This is a continuing series on the Primary Issues of the Presidential Election 2008. | Read Round One: McCain Versus Obama on the issue of Health care. | Round Two: Their take on the Iraq War. | Round Three: Obama Versus McCain on Free Trade. | Part One of Round Four on Natural Resources and Fossil Fuels, here. | In Part Two, we think the Democrats, Republicans And We All Are Misguided. | Part Three: McCain’s Position. Hypocrites Need Not Apply!! | Part Four: Obama Will Save The World, But the US will Go Broke in the Process | Round five: Is the US the Melting Pot or the Stagnation Pot? The candidate’s position on Immigration | Round Six: On the Issue of Abortion | Round Seven: McCain Versus Obama on Social Security: Obama Needs a Fundraiser, McCain Missing in Action | Part one of Round Eight: McCain Versus Obama on National Security, Obama’s Position | Part two of Round Eight: McCain Versus Obama on National Security, McCain’s Position
Everyone we speak to that works in America believes Social Security is just a pipe dream and that no funds will exist to support them when they retire. This isn’t just paranoia. Many politicians say the same thing. Treasury Secretary Henry Paulson says the current system is unsustainable.

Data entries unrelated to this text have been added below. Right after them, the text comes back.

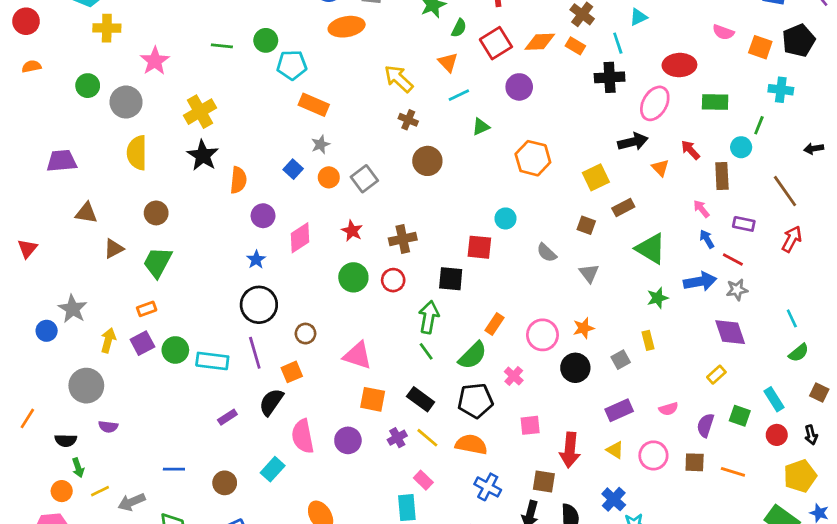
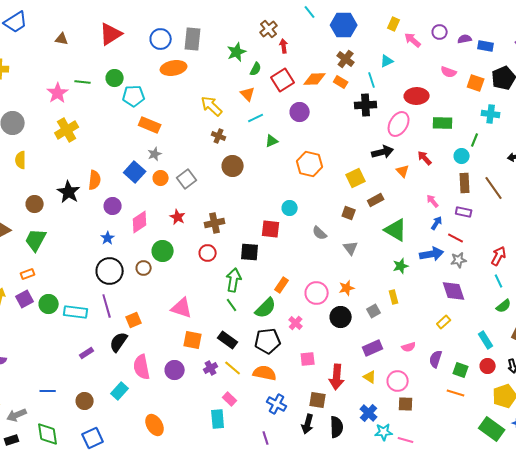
pink star: (155, 61) -> (58, 93), moved
yellow semicircle: (137, 153) -> (21, 160), size x0.7
black star: (203, 155) -> (69, 192), moved
blue square: (293, 169) -> (135, 172), size x1.5
brown rectangle: (722, 176) -> (465, 183), moved
blue arrow: (707, 239) -> (437, 223), turned 64
red arrow: (792, 239) -> (499, 256), moved
green circle: (353, 277) -> (163, 251), moved
brown circle: (305, 334) -> (144, 268), moved
green square: (740, 416) -> (461, 370), moved
brown square: (695, 462) -> (406, 404), moved

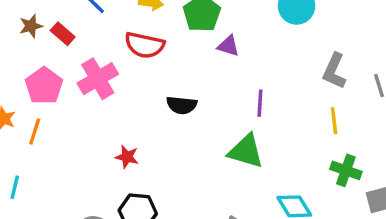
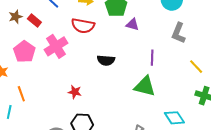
gray L-shape: (334, 71) -> (178, 33), moved
yellow line: (334, 121) -> (196, 67), turned -35
orange line: (35, 132) -> (21, 94), moved, turned -35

There are many ideas, such as taking Social Security private. We find it funny that some politicians argue against that as being unsafe and it should remain in the hands of the Federal government. The Federal government has borrowed against Social Security with impunity, and, based on current estimates, in about 8 years or so will have to start paying that money back with interest in order to pay benefits. Certainly, just examining the facts, Social Security in its current form cannot survive, and one can see it isn’t safe in the hands of the Federal government, who has acted like an irresponsible custodian stealing from her trustee’s trust fund.
Now the Federal government is sucking up mortgage backed securities at a huge rate, which means that all Federal investments will in part be based on these securities that have led to a major collapse of the financial institutions in America. We are not so sure that keeping Social Security in the hands of government is a good idea at all.

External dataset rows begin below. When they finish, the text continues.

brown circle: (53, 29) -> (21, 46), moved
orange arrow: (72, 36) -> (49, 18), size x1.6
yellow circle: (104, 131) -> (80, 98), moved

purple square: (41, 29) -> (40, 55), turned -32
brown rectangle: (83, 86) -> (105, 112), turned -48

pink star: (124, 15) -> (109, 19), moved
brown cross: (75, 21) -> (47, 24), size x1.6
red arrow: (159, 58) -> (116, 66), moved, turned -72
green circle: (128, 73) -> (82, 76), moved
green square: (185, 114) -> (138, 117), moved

From CNN: “Demographics are a major reason for the funding shortfall. The number of workers, compared to retirees, has begun to shrink. That means the system will produce a smaller surplus, then none at all, and eventually it won’t be able to pay out all benefits promised to future retirees.” This clearly argues for a strong immigration policy in favor of more immigration and less protectionism. If we cannot demographically support our own programs, it only seems logical that we need to change the demographics.
It is currently suggested that there are only two ways to address the dire problems Social Security faces. Raise the payroll tax even more or reduce benefits. Some say to start now in small increments. Fact is, they have already been increasing the tax, increasing the income limit on which Social Security tax is charged. This has been a steady and subtle tax increase on Americans for years.

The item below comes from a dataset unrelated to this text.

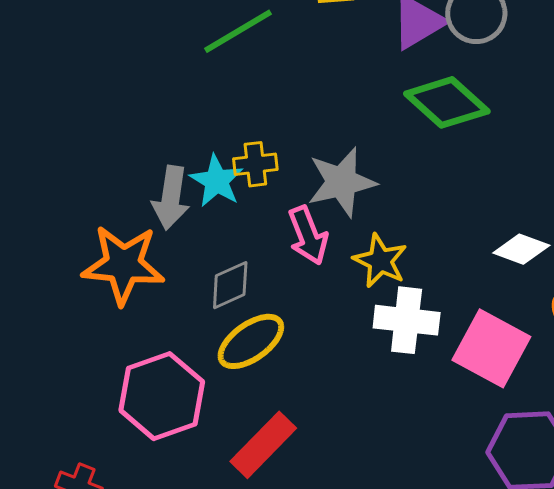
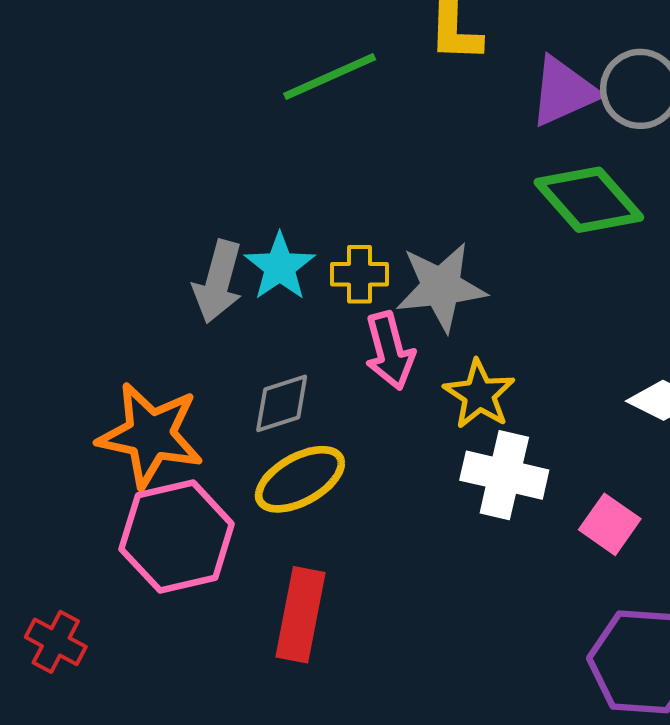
yellow cross: (255, 164) -> (360, 274), moved
orange star: (123, 265) -> (150, 435), moved
pink square: (491, 348) -> (610, 524), size x0.6
red rectangle: (263, 445) -> (301, 615), turned -40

Medicare is an even bigger problem which we will address separately. But we will mention that we are once again looking at the only way to address the problem being an increase in taxes from about 3% now to about 7%. Doing the math, this implies that Medicare and Social Security alone will take approximately an additional 6% of Americans’ gross income. Turn that around and imagine how much an American could save if that 6% went steadily into a retirement fund and was possibly even matched in part or in whole by an employer.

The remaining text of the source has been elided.